The Nobel Prize-winning economist reflects on misguided policies, social disasters—and whether he had it too easy.



My family was from Dhaka, now the capital of Bangladesh, but I studied mostly in Santiniketan, in a school in India. My earliest memories, between the ages of 3 and 6, are all of Mandalay in Burma, where my father was a visiting professor in the 1930s. I felt much at home in all these places, and the idea that you can be at home only in one place has never taken root in my mind.

That people could die as a result of stupidity or worse in public policy is quite important in my understanding about the world. The Bengal famine of 1943, which I witnessed as a child of 9, was largely the result of stupid public policy, in a year of relatively good food supply.

[I also remember] the riots that occurred in the 1940s, which were not connected with the famine, but resulted from political cultivation of divisive identities. Suddenly, people who had seen themselves as just Indians, or just Bengalis, or just human beings, redefined themselves as sharply separated Hindus and Muslims.
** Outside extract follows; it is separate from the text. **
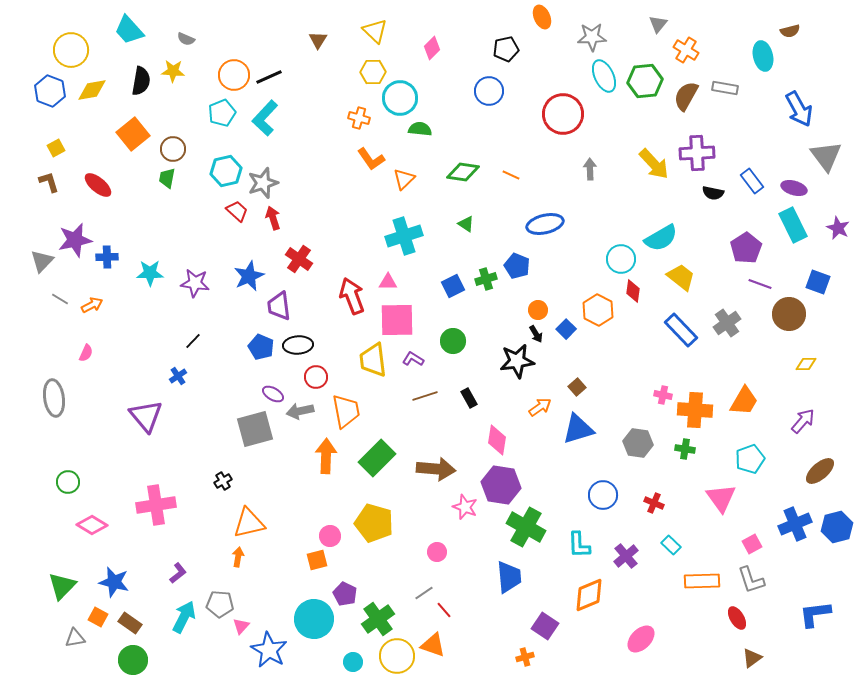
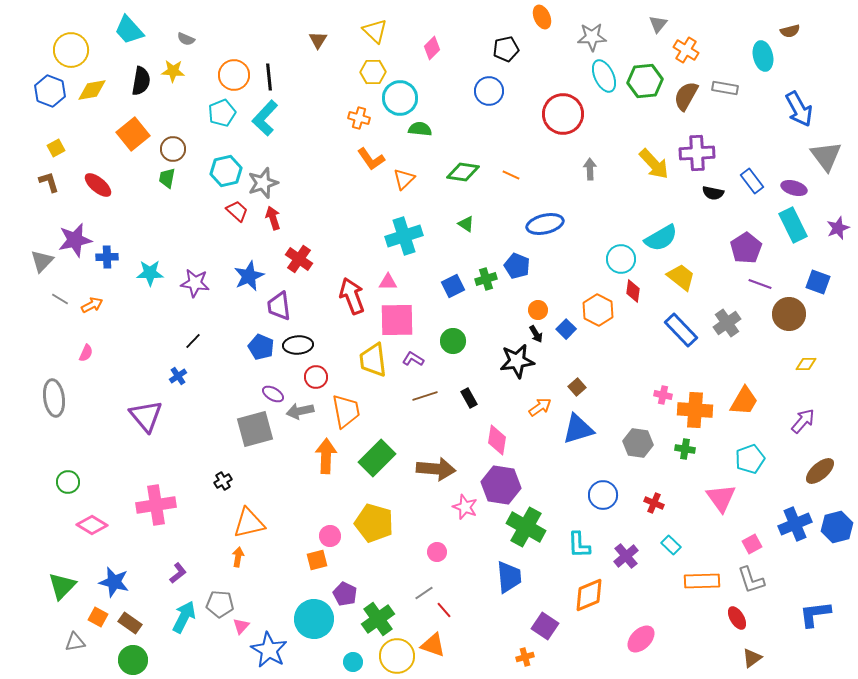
black line at (269, 77): rotated 72 degrees counterclockwise
purple star at (838, 228): rotated 25 degrees clockwise
gray triangle at (75, 638): moved 4 px down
The wave of violence passed soon enough, but left a lot of dead bodies behind.

Functioning democratic societies do not tend to have famines. With free elections and multiple parties and a free press, it is very easy to bring a government down by criticizing it for not preventing a famine. Countries with recent cases of famine—North Korea, Sudan, Somalia—do not have functioning democracies.
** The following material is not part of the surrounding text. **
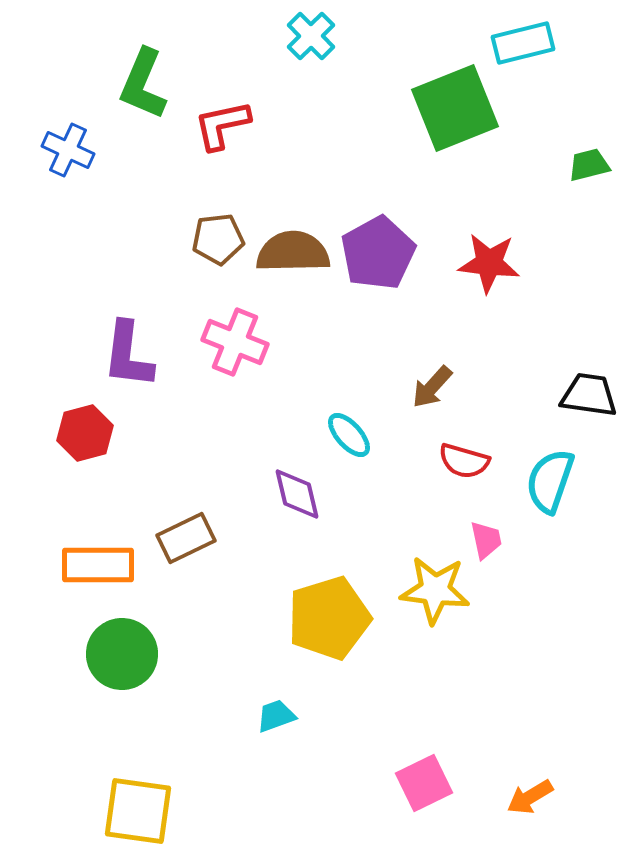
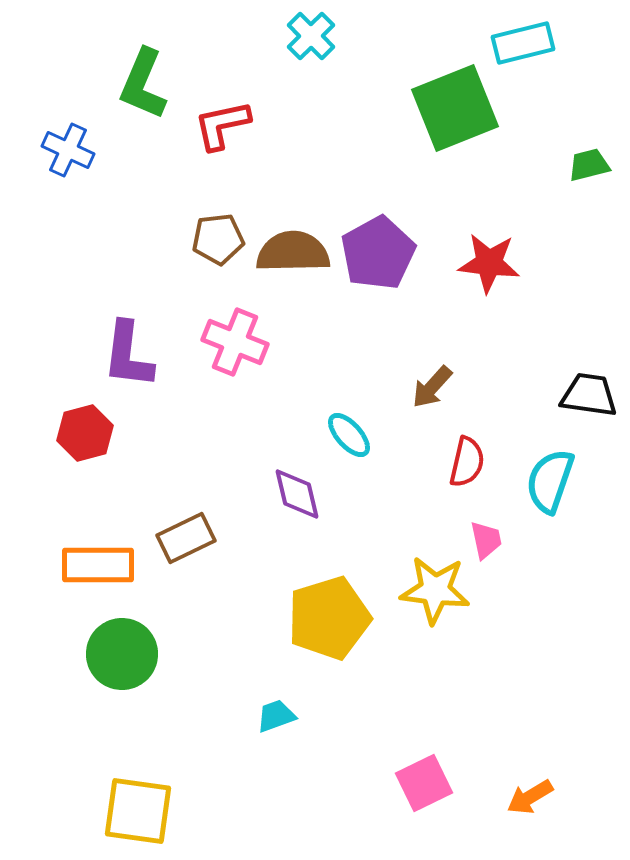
red semicircle: moved 3 px right, 1 px down; rotated 93 degrees counterclockwise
Undernourishment is different. You can use democracy to fight it, but it requires a lot more imagination. For famine, all you have to do is print on the newspaper front page a picture of an emaciated mother with a skin-and-bones child on her lap, and you’ve made an editorial [against bad policies]. You need to work harder for an editorial about undernourishment, [which] is not very clearly visible, not killing people immediately.

I wish I could claim some heroism in persevering with my work against adversity, but I fear I cannot, since I have got nothing but encouragement from others—my teachers, my family, my friends, my colleagues, and most importantly my students. There isn’t a story of courage there.

Amartya Sen teaches economics and philosophy at Harvard University. He received the Nobel Prize in economics in 1998.